** MATERIAL PROVIDED follows **

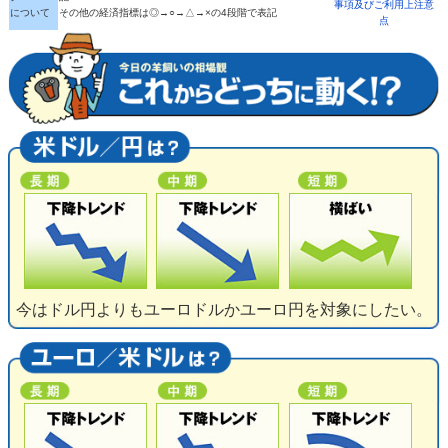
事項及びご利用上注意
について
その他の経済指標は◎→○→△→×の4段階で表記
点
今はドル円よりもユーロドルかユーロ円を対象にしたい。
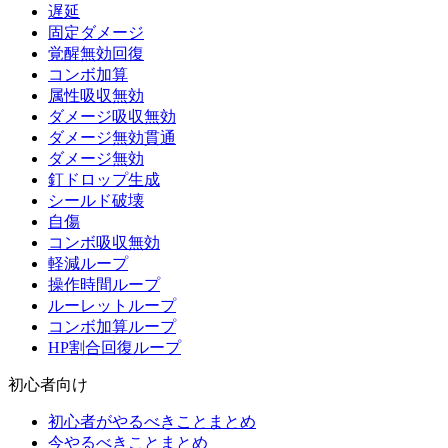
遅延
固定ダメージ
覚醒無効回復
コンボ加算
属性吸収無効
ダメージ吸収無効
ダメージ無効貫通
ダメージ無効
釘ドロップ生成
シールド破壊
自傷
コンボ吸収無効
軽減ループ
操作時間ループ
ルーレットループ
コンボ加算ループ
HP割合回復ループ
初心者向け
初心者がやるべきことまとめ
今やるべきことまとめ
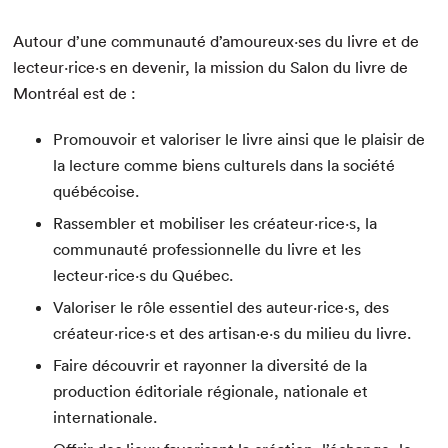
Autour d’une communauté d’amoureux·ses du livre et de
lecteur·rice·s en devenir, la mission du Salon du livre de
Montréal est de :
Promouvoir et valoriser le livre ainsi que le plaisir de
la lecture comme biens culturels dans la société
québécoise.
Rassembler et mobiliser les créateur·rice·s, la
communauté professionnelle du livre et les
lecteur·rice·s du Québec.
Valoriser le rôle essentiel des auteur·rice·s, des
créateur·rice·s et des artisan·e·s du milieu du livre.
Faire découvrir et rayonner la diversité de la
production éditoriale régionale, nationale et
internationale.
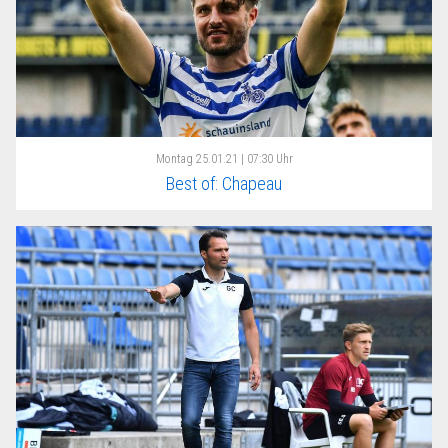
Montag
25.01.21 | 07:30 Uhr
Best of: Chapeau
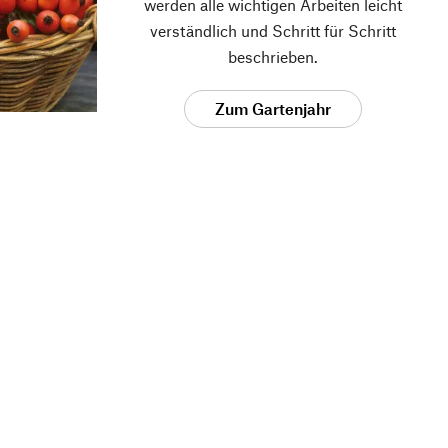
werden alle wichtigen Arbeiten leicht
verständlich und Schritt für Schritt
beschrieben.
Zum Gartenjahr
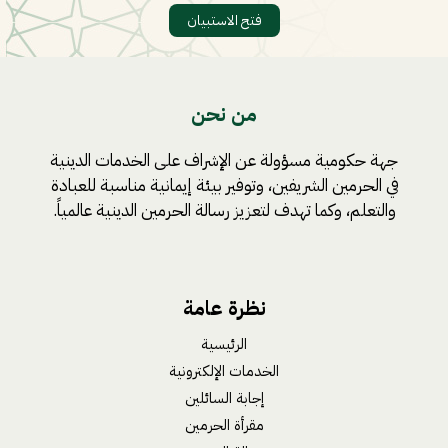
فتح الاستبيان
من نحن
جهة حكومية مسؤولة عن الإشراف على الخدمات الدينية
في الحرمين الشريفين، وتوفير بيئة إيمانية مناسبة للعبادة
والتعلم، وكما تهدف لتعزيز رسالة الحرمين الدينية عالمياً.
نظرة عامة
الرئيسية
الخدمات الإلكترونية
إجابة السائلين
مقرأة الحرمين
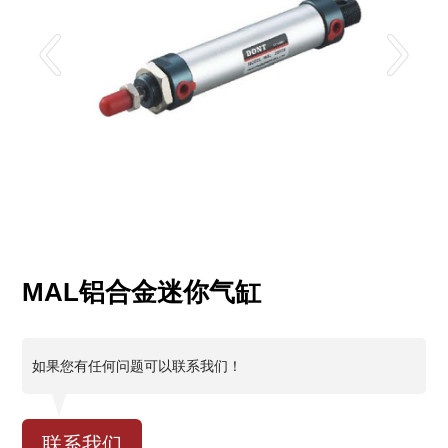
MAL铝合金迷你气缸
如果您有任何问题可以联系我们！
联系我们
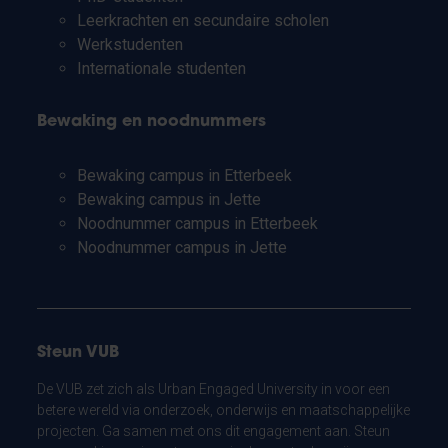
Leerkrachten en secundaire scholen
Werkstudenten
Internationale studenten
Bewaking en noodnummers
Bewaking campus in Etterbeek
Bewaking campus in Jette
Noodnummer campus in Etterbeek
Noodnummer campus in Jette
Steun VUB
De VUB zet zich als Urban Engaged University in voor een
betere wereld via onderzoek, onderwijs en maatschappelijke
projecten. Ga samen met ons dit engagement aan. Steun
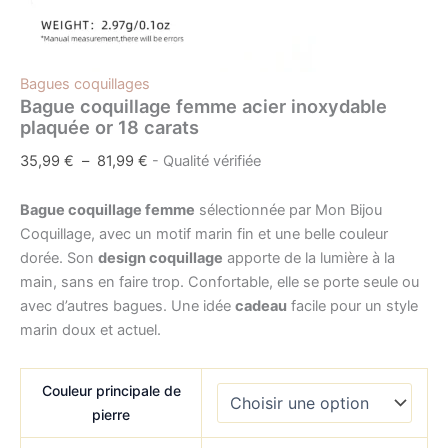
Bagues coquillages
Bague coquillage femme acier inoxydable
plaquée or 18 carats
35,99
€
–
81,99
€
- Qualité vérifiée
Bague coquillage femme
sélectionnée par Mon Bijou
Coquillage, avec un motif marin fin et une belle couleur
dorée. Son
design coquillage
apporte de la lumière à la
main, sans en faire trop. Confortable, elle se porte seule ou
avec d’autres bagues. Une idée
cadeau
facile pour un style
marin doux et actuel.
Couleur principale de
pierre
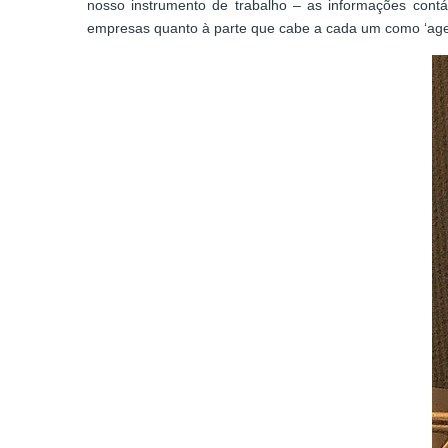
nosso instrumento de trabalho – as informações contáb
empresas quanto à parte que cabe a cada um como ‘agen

** End of MATERIAL PROVIDED **

YOUR TASK: The copy you write out must match the entries word for word, minus their pictures.

RESULT OF THIS EXERCISE:
事項及びご利用上注意
について
その他の経済指標は◎→○→△→×の4段階で表記
点
今はドル円よりもユーロドルかユーロ円を対象にしたい。
遅延
固定ダメージ
覚醒無効回復
コンボ加算
属性吸収無効
ダメージ吸収無効
ダメージ無効貫通
ダメージ無効
釘ドロップ生成
シールド破壊
自傷
コンボ吸収無効
軽減ループ
操作時間ループ
ルーレットループ
コンボ加算ループ
HP割合回復ループ
初心者向け
初心者がやるべきことまとめ
今やるべきことまとめ
Autour d’une communauté d’amoureux·ses du livre et de
lecteur·rice·s en devenir, la mission du Salon du livre de
Montréal est de :
Promouvoir et valoriser le livre ainsi que le plaisir de
la lecture comme biens culturels dans la société
québécoise.
Rassembler et mobiliser les créateur·rice·s, la
communauté professionnelle du livre et les
lecteur·rice·s du Québec.
Valoriser le rôle essentiel des auteur·rice·s, des
créateur·rice·s et des artisan·e·s du milieu du livre.
Faire découvrir et rayonner la diversité de la
production éditoriale régionale, nationale et
internationale.
Montag
25.01.21 | 07:30 Uhr
Best of: Chapeau
werden alle wichtigen Arbeiten leicht
verständlich und Schritt für Schritt
beschrieben.
Zum Gartenjahr
فتح الاستبيان
من نحن
جهة حكومية مسؤولة عن الإشراف على الخدمات الدينية
في الحرمين الشريفين، وتوفير بيئة إيمانية مناسبة للعبادة
والتعلم، وكما تهدف لتعزيز رسالة الحرمين الدينية عالمياً.
نظرة عامة
الرئيسية
الخدمات الإلكترونية
إجابة السائلين
مقرأة الحرمين
MAL铝合金迷你气缸
如果您有任何问题可以联系我们！
联系我们
Leerkrachten en secundaire scholen
Werkstudenten
Internationale studenten
Bewaking en noodnummers
Bewaking campus in Etterbeek
Bewaking campus in Jette
Noodnummer campus in Etterbeek
Noodnummer campus in Jette
Steun VUB
De VUB zet zich als Urban Engaged University in voor een
betere wereld via onderzoek, onderwijs en maatschappelijke
projecten. Ga samen met ons dit engagement aan. Steun
Bagues coquillages
Bague coquillage femme acier inoxydable
plaquée or 18 carats
35,99
€
–
81,99
€
- Qualité vérifiée
Bague coquillage femme
sélectionnée par Mon Bijou
Coquillage, avec un motif marin fin et une belle couleur
dorée. Son
design coquillage
apporte de la lumière à la
main, sans en faire trop. Confortable, elle se porte seule ou
avec d’autres bagues. Une idée
cadeau
facile pour un style
marin doux et actuel.
Couleur principale de
pierre
nosso instrumento de trabalho – as informações contáb
empresas quanto à parte que cabe a cada um como ‘agen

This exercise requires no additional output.